> _Your goal_:
The answer must restate the records below word for word.

> _Records for this exercise_:
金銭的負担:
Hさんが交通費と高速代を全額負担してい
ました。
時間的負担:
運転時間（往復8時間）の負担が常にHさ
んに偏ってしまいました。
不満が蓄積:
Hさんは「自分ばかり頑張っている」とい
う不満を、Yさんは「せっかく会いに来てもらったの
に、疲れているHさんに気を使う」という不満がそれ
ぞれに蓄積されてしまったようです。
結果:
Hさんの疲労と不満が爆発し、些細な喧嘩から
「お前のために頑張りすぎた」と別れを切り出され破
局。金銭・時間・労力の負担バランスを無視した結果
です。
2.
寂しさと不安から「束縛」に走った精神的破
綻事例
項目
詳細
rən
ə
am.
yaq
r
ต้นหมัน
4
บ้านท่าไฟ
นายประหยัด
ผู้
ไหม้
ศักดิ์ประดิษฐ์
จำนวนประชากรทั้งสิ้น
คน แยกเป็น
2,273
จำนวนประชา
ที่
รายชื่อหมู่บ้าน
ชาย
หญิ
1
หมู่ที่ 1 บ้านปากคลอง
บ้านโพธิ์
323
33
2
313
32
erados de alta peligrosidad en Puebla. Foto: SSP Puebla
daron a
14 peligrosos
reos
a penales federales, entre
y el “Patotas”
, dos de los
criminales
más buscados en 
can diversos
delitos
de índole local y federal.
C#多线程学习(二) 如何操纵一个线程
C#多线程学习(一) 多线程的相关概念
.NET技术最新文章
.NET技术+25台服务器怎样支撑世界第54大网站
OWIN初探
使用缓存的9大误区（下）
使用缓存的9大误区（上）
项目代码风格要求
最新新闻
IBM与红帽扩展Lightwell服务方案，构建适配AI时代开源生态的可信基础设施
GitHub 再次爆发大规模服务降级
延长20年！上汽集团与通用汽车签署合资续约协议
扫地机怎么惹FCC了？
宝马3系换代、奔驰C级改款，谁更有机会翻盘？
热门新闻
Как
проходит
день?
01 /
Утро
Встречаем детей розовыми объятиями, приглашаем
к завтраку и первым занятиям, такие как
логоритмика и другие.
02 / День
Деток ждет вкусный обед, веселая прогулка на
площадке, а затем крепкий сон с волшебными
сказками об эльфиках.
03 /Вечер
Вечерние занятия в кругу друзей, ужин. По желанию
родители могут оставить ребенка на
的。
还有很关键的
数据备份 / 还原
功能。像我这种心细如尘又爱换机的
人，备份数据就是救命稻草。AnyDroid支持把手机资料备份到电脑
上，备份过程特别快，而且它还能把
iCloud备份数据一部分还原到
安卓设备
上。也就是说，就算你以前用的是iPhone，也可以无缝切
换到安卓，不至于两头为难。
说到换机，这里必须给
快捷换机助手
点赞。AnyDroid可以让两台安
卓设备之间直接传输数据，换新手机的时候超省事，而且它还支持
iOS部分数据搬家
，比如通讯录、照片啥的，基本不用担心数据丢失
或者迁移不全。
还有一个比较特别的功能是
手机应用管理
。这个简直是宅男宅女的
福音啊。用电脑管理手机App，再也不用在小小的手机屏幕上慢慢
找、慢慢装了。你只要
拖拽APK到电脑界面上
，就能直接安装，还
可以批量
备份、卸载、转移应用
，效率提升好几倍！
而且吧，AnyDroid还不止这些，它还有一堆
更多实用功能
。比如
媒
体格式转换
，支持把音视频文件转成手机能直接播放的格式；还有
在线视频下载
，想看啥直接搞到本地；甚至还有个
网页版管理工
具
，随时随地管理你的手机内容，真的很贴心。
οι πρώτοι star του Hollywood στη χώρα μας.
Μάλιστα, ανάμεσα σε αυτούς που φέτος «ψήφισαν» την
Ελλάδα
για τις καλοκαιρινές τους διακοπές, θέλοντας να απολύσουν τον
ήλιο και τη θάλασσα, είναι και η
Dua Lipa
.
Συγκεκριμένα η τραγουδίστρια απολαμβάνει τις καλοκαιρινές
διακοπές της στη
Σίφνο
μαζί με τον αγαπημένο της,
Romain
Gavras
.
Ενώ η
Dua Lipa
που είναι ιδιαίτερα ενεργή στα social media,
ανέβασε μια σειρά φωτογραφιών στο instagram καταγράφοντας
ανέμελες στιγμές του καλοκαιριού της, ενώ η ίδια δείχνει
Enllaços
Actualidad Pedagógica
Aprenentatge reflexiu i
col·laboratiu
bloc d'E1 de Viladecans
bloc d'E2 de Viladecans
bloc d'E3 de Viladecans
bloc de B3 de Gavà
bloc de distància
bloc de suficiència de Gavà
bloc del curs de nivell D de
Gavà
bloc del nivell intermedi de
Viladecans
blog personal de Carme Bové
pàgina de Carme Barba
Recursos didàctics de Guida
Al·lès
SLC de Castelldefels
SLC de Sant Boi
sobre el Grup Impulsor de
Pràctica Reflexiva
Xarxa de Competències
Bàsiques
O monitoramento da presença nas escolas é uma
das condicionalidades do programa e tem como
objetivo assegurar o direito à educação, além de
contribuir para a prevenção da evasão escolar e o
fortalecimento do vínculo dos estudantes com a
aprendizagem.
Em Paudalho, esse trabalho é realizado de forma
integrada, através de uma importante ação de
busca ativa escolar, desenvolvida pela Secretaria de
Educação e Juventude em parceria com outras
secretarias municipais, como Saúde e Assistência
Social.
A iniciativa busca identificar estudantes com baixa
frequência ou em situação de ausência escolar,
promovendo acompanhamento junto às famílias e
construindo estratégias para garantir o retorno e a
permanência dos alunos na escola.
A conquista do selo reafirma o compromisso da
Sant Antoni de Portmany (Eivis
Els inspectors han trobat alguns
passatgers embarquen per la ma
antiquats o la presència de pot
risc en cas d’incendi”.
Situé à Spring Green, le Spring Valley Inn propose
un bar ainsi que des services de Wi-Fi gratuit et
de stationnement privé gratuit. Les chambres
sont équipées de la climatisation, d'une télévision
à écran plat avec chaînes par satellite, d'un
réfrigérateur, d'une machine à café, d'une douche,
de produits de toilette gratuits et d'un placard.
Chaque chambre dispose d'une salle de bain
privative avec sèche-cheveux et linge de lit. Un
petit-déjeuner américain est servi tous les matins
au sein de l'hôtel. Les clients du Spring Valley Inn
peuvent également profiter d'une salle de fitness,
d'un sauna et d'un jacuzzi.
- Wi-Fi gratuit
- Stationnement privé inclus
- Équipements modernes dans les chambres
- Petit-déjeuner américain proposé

> _Your response_:
金銭的負担:
Hさんが交通費と高速代を全額負担してい
ました。
時間的負担:
運転時間（往復8時間）の負担が常にHさ
んに偏ってしまいました。
不満が蓄積:
Hさんは「自分ばかり頑張っている」とい
う不満を、Yさんは「せっかく会いに来てもらったの
に、疲れているHさんに気を使う」という不満がそれ
ぞれに蓄積されてしまったようです。
結果:
Hさんの疲労と不満が爆発し、些細な喧嘩から
「お前のために頑張りすぎた」と別れを切り出され破
局。金銭・時間・労力の負担バランスを無視した結果
です。
2.
寂しさと不安から「束縛」に走った精神的破
綻事例
項目
詳細
rən
ə
am.
yaq
r
ต้นหมัน
4
บ้านท่าไฟ
นายประหยัด
ผู้
ไหม้
ศักดิ์ประดิษฐ์
จำนวนประชากรทั้งสิ้น
คน แยกเป็น
2,273
จำนวนประชา
ที่
รายชื่อหมู่บ้าน
ชาย
หญิ
1
หมู่ที่ 1 บ้านปากคลอง
บ้านโพธิ์
323
33
2
313
32
erados de alta peligrosidad en Puebla. Foto: SSP Puebla
daron a
14 peligrosos
reos
a penales federales, entre
y el “Patotas”
, dos de los
criminales
más buscados en 
can diversos
delitos
de índole local y federal.
C#多线程学习(二) 如何操纵一个线程
C#多线程学习(一) 多线程的相关概念
.NET技术最新文章
.NET技术+25台服务器怎样支撑世界第54大网站
OWIN初探
使用缓存的9大误区（下）
使用缓存的9大误区（上）
项目代码风格要求
最新新闻
IBM与红帽扩展Lightwell服务方案，构建适配AI时代开源生态的可信基础设施
GitHub 再次爆发大规模服务降级
延长20年！上汽集团与通用汽车签署合资续约协议
扫地机怎么惹FCC了？
宝马3系换代、奔驰C级改款，谁更有机会翻盘？
热门新闻
Как
проходит
день?
01 /
Утро
Встречаем детей розовыми объятиями, приглашаем
к завтраку и первым занятиям, такие как
логоритмика и другие.
02 / День
Деток ждет вкусный обед, веселая прогулка на
площадке, а затем крепкий сон с волшебными
сказками об эльфиках.
03 /Вечер
Вечерние занятия в кругу друзей, ужин. По желанию
родители могут оставить ребенка на
的。
还有很关键的
数据备份 / 还原
功能。像我这种心细如尘又爱换机的
人，备份数据就是救命稻草。AnyDroid支持把手机资料备份到电脑
上，备份过程特别快，而且它还能把
iCloud备份数据一部分还原到
安卓设备
上。也就是说，就算你以前用的是iPhone，也可以无缝切
换到安卓，不至于两头为难。
说到换机，这里必须给
快捷换机助手
点赞。AnyDroid可以让两台安
卓设备之间直接传输数据，换新手机的时候超省事，而且它还支持
iOS部分数据搬家
，比如通讯录、照片啥的，基本不用担心数据丢失
或者迁移不全。
还有一个比较特别的功能是
手机应用管理
。这个简直是宅男宅女的
福音啊。用电脑管理手机App，再也不用在小小的手机屏幕上慢慢
找、慢慢装了。你只要
拖拽APK到电脑界面上
，就能直接安装，还
可以批量
备份、卸载、转移应用
，效率提升好几倍！
而且吧，AnyDroid还不止这些，它还有一堆
更多实用功能
。比如
媒
体格式转换
，支持把音视频文件转成手机能直接播放的格式；还有
在线视频下载
，想看啥直接搞到本地；甚至还有个
网页版管理工
具
，随时随地管理你的手机内容，真的很贴心。
οι πρώτοι star του Hollywood στη χώρα μας.
Μάλιστα, ανάμεσα σε αυτούς που φέτος «ψήφισαν» την
Ελλάδα
για τις καλοκαιρινές τους διακοπές, θέλοντας να απολύσουν τον
ήλιο και τη θάλασσα, είναι και η
Dua Lipa
.
Συγκεκριμένα η τραγουδίστρια απολαμβάνει τις καλοκαιρινές
διακοπές της στη
Σίφνο
μαζί με τον αγαπημένο της,
Romain
Gavras
.
Ενώ η
Dua Lipa
που είναι ιδιαίτερα ενεργή στα social media,
ανέβασε μια σειρά φωτογραφιών στο instagram καταγράφοντας
ανέμελες στιγμές του καλοκαιριού της, ενώ η ίδια δείχνει
Enllaços
Actualidad Pedagógica
Aprenentatge reflexiu i
col·laboratiu
bloc d'E1 de Viladecans
bloc d'E2 de Viladecans
bloc d'E3 de Viladecans
bloc de B3 de Gavà
bloc de distància
bloc de suficiència de Gavà
bloc del curs de nivell D de
Gavà
bloc del nivell intermedi de
Viladecans
blog personal de Carme Bové
pàgina de Carme Barba
Recursos didàctics de Guida
Al·lès
SLC de Castelldefels
SLC de Sant Boi
sobre el Grup Impulsor de
Pràctica Reflexiva
Xarxa de Competències
Bàsiques
O monitoramento da presença nas escolas é uma
das condicionalidades do programa e tem como
objetivo assegurar o direito à educação, além de
contribuir para a prevenção da evasão escolar e o
fortalecimento do vínculo dos estudantes com a
aprendizagem.
Em Paudalho, esse trabalho é realizado de forma
integrada, através de uma importante ação de
busca ativa escolar, desenvolvida pela Secretaria de
Educação e Juventude em parceria com outras
secretarias municipais, como Saúde e Assistência
Social.
A iniciativa busca identificar estudantes com baixa
frequência ou em situação de ausência escolar,
promovendo acompanhamento junto às famílias e
construindo estratégias para garantir o retorno e a
permanência dos alunos na escola.
A conquista do selo reafirma o compromisso da
Sant Antoni de Portmany (Eivis
Els inspectors han trobat alguns
passatgers embarquen per la ma
antiquats o la presència de pot
risc en cas d’incendi”.
Situé à Spring Green, le Spring Valley Inn propose
un bar ainsi que des services de Wi-Fi gratuit et
de stationnement privé gratuit. Les chambres
sont équipées de la climatisation, d'une télévision
à écran plat avec chaînes par satellite, d'un
réfrigérateur, d'une machine à café, d'une douche,
de produits de toilette gratuits et d'un placard.
Chaque chambre dispose d'une salle de bain
privative avec sèche-cheveux et linge de lit. Un
petit-déjeuner américain est servi tous les matins
au sein de l'hôtel. Les clients du Spring Valley Inn
peuvent également profiter d'une salle de fitness,
d'un sauna et d'un jacuzzi.
- Wi-Fi gratuit
- Stationnement privé inclus
- Équipements modernes dans les chambres
- Petit-déjeuner américain proposé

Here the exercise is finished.